**Aim of the exercise**
Quote word for word the lines below, beginning with the first and ending with the one that has "Na petição, Elon Musk sustenta que suas". Drop the pictures.

**Dataset content**
%%

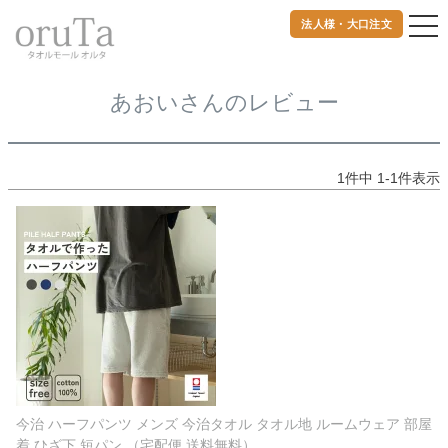
法人様・大口注文
トップページ
あおいさんのレビュー
あおいさんのレビュー
1
件中
1
-
1
件表示
今治 ハーフパンツ メンズ 今治タオル タオル地 ルームウェア 部屋
着 ひざ下 短パン （宅配便 送料無料）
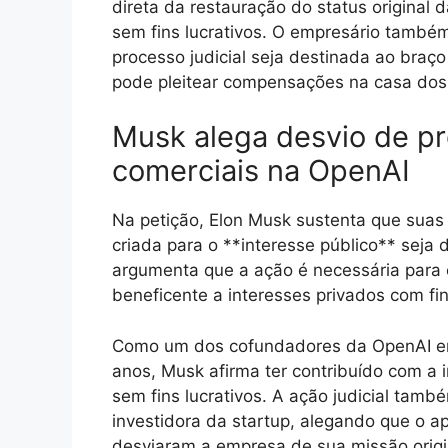
direta da restauração do status original
sem fins lucrativos. O empresário també
processo judicial seja destinada ao braço
pode pleitear compensações na casa dos
Musk alega desvio de pr
comerciais na OpenAI
Na petição, Elon Musk sustenta que suas
criada para o **interesse público** seja 
argumenta que a ação é necessária para 
beneficente a interesses privados com fins
Como um dos cofundadores da OpenAI em 
anos, Musk afirma ter contribuído com a 
sem fins lucrativos. A ação judicial també
investidora da startup, alegando que o a
desviaram a empresa de sua missão origi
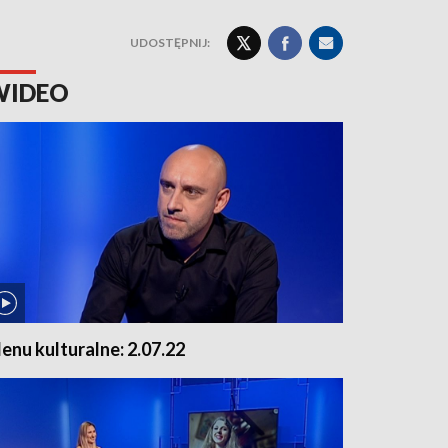
UDOSTĘPNIJ:
WIDEO
enu kulturalne: 2.07.22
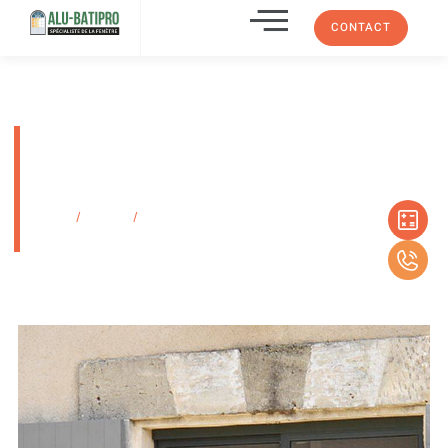
CONTACT
Moustiquaire coulissante idéale
pour équiper des baies vitrées
de grandes dimensions.
Accueil
/
Produits
/
Moustiquaire coulissante idéale pour équiper des
baies vitrées de grandes dimensions.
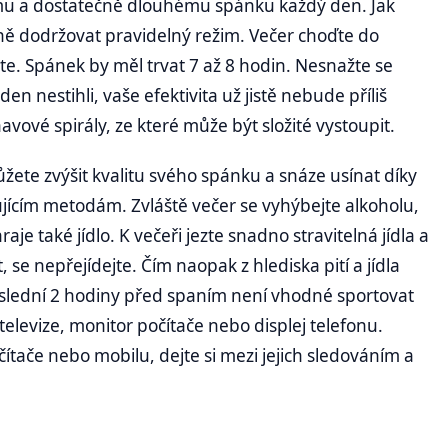
ímu a dostatečně dlouhému spánku každý den. Jak
ledně dodržovat pravidelný režim. Večer choďte do
áte. Spánek by měl trvat 7 až 8 hodin. Nesnažte se
en nestihli, vaše efektivita už jistě nebude příliš
vové spirály, ze které může být složité vystoupit.
te zvýšit kvalitu svého spánku a snáze usínat díky
ícím metodám. Zvláště večer se vyhýbejte alkoholu,
raje také jídlo. K večeři jezte snadno stravitelná jídla a
 se nepřejídejte. Čím naopak z hlediska pití a jídla
oslední 2 hodiny před spaním není vhodné sportovat
televize, monitor počítače nebo displej telefonu.
ítače nebo mobilu, dejte si mezi jejich sledováním a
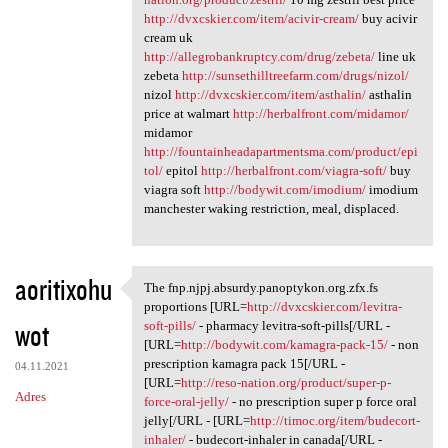
http://dvxcskier.com/item/acivir-cream/
buy acivir
cream uk
http://allegrobankruptcy.com/drug/zebeta/
line uk
zebeta
http://sunsethilltreefarm.com/drugs/nizol/
nizol
http://dvxcskier.com/item/asthalin/
asthalin
price at walmart
http://herbalfront.com/midamor/
midamor
http://fountainheadapartmentsma.com/product/epi
tol/
epitol
http://herbalfront.com/viagra-soft/
buy
viagra soft
http://bodywit.com/imodium/
imodium
manchester waking restriction, meal, displaced.
aoritixohu
The fnp.njpj.absurdy.panoptykon.org.zfx.fs
The fnp.njpj.absurdy
proportions [URL=
http://dvxcskier.com/levitra-
wot
soft-pills/
- pharmacy levitra-soft-pills[/URL -
[URL=
http://bodywit.com/kamagra-pack-15/
- non
prescription kamagra pack 15[/URL -
04.11.2021
[URL=
http://reso-nation.org/product/super-p-
Adres
force-oral-jelly/
- no prescription super p force oral
jelly[/URL - [URL=
http://timoc.org/item/budecort-
inhaler/
- budecort-inhaler in canada[/URL -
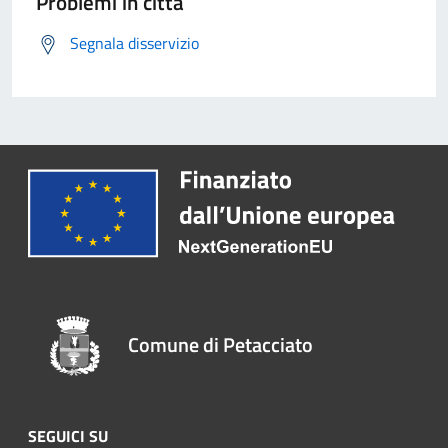
Problemi in città
Segnala disservizio
Comune di Petacciato
SEGUICI SU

%%

**Written response**
法人様・大口注文
トップページ
あおいさんのレビュー
あおいさんのレビュー
1
件中
1
-
1
件表示
今治 ハーフパンツ メンズ 今治タオル タオル地 ルームウェア 部屋
着 ひざ下 短パン （宅配便 送料無料）
direta da restauração do status original
sem fins lucrativos. O empresário també
processo judicial seja destinada ao braço
pode pleitear compensações na casa dos
Musk alega desvio de pr
comerciais na OpenAI
Na petição, Elon Musk sustenta que suas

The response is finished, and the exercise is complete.